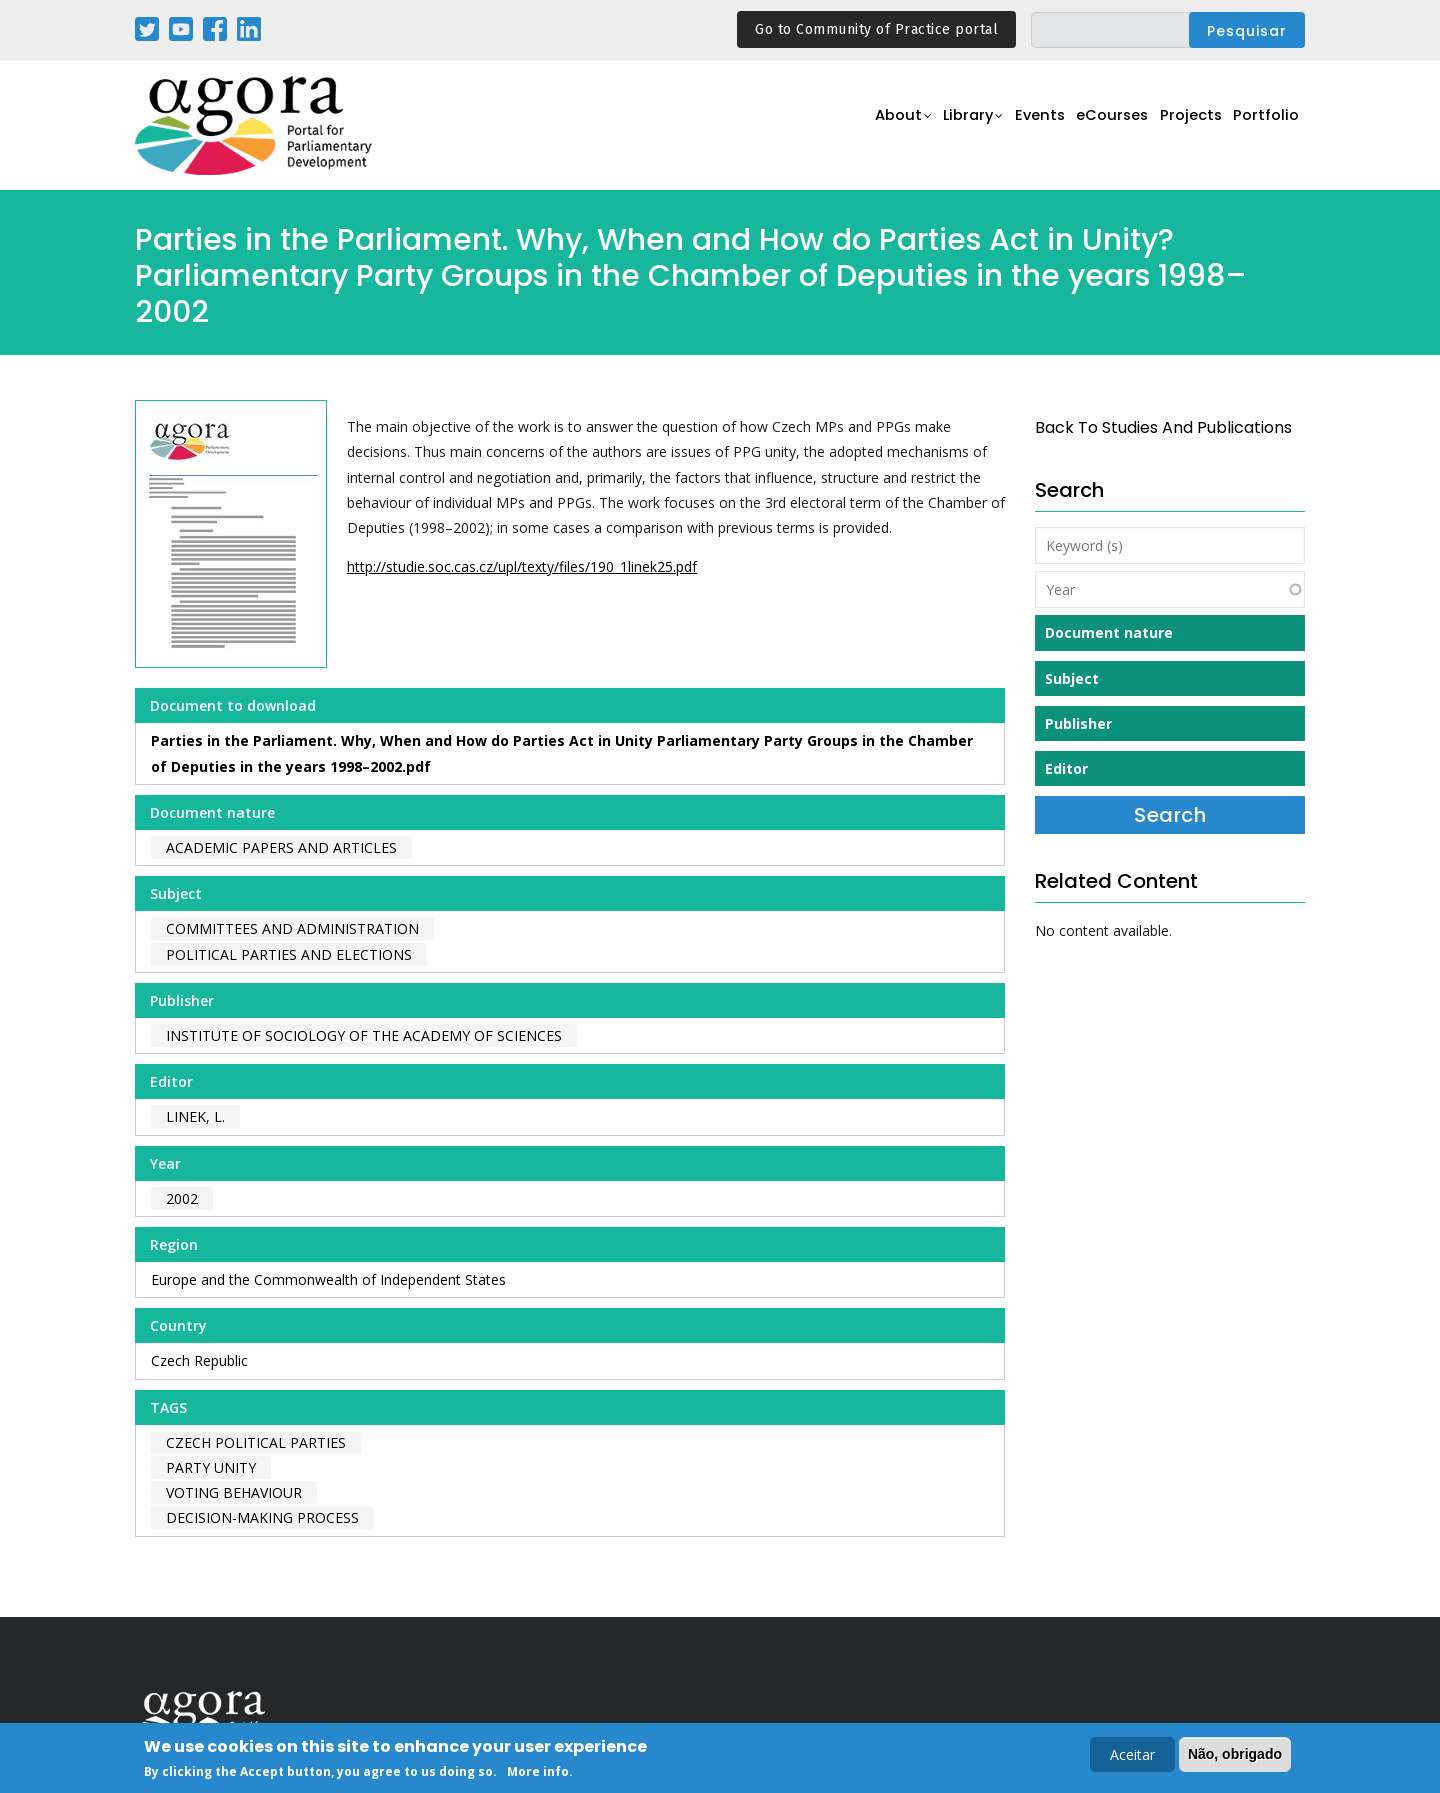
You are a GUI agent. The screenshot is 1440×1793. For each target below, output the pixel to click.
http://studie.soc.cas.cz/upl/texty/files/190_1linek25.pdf (522, 566)
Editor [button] (1066, 768)
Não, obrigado (1235, 1756)
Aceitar (1132, 1756)
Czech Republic (199, 1360)
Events (1014, 126)
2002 (182, 1198)
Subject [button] (1072, 678)
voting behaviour (234, 1492)
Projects (1181, 126)
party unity (211, 1467)
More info (538, 1773)
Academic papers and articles (281, 847)
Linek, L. (195, 1116)
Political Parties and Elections (289, 954)
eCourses (1095, 126)
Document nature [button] (1109, 632)
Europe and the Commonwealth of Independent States (328, 1279)
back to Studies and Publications (1163, 427)
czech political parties (256, 1442)
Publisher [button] (1078, 723)
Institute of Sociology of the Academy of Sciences (364, 1035)
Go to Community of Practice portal (876, 29)
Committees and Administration (292, 928)
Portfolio (1263, 126)
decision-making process (262, 1517)
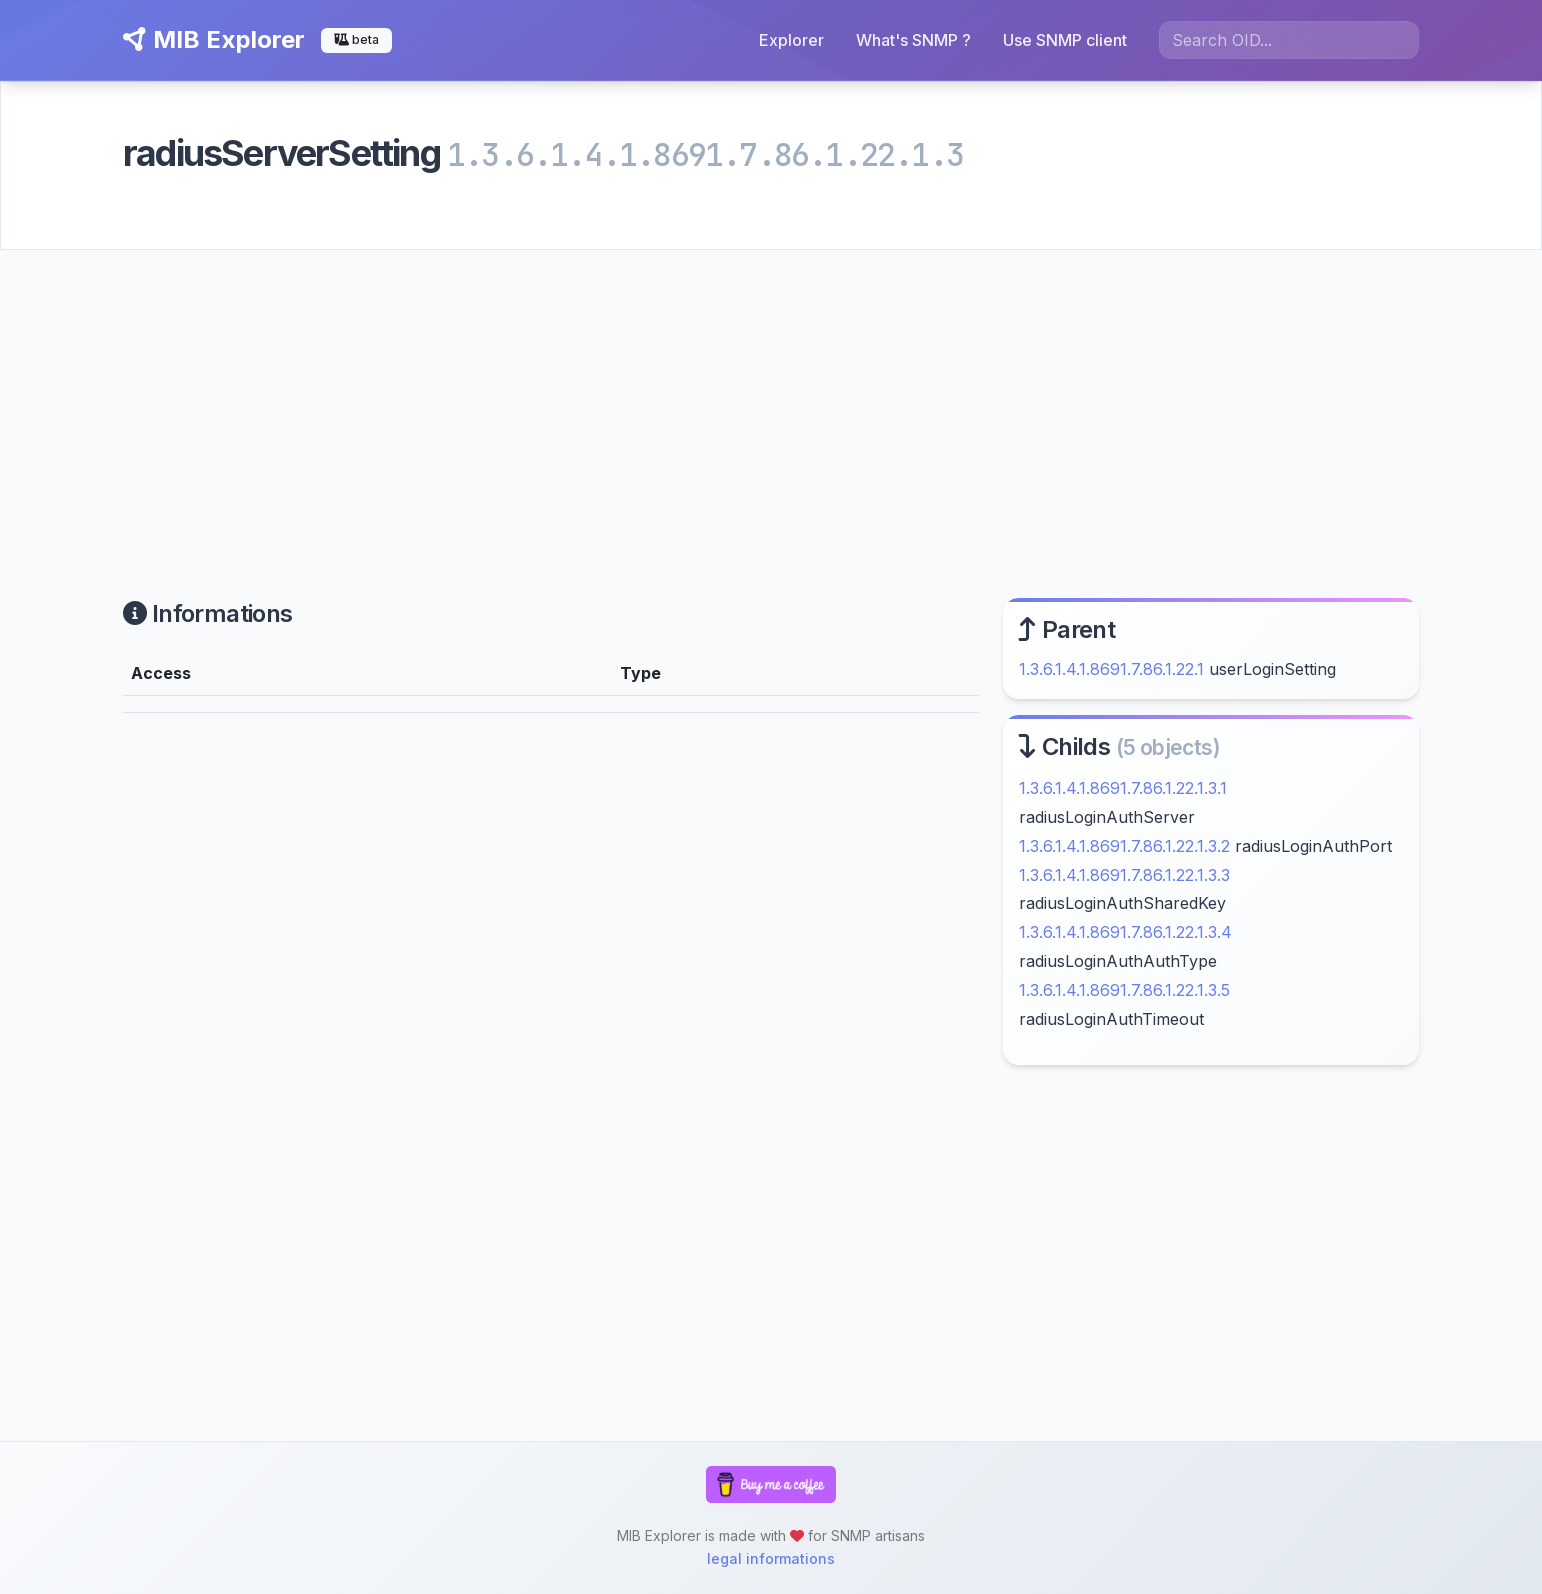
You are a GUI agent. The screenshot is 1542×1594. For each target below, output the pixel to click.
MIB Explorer (214, 39)
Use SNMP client (1065, 40)
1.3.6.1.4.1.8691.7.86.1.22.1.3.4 (1125, 932)
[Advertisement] (771, 400)
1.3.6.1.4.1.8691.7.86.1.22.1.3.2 (1124, 846)
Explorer (791, 40)
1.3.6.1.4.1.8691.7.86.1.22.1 (1111, 669)
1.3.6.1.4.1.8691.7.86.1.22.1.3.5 (1124, 990)
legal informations (771, 1558)
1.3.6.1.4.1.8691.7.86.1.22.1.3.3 (1124, 875)
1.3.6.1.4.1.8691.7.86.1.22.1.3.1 (1123, 788)
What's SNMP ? (913, 40)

:::

### What to do
Only the lines from the one containing "You are a GUI agent. The screenshot is 1542×1594." through the last line of the material should be returned, each one exactly as written.

### Response to the exercise
You are a GUI agent. The screenshot is 1542×1594. For each target below, output the pixel to click.
MIB Explorer (214, 39)
Use SNMP client (1065, 40)
1.3.6.1.4.1.8691.7.86.1.22.1.3.4 (1125, 932)
[Advertisement] (771, 400)
1.3.6.1.4.1.8691.7.86.1.22.1.3.2 (1124, 846)
Explorer (791, 40)
1.3.6.1.4.1.8691.7.86.1.22.1 (1111, 669)
1.3.6.1.4.1.8691.7.86.1.22.1.3.5 (1124, 990)
legal informations (771, 1558)
1.3.6.1.4.1.8691.7.86.1.22.1.3.3 (1124, 875)
1.3.6.1.4.1.8691.7.86.1.22.1.3.1 (1123, 788)
What's SNMP ? (913, 40)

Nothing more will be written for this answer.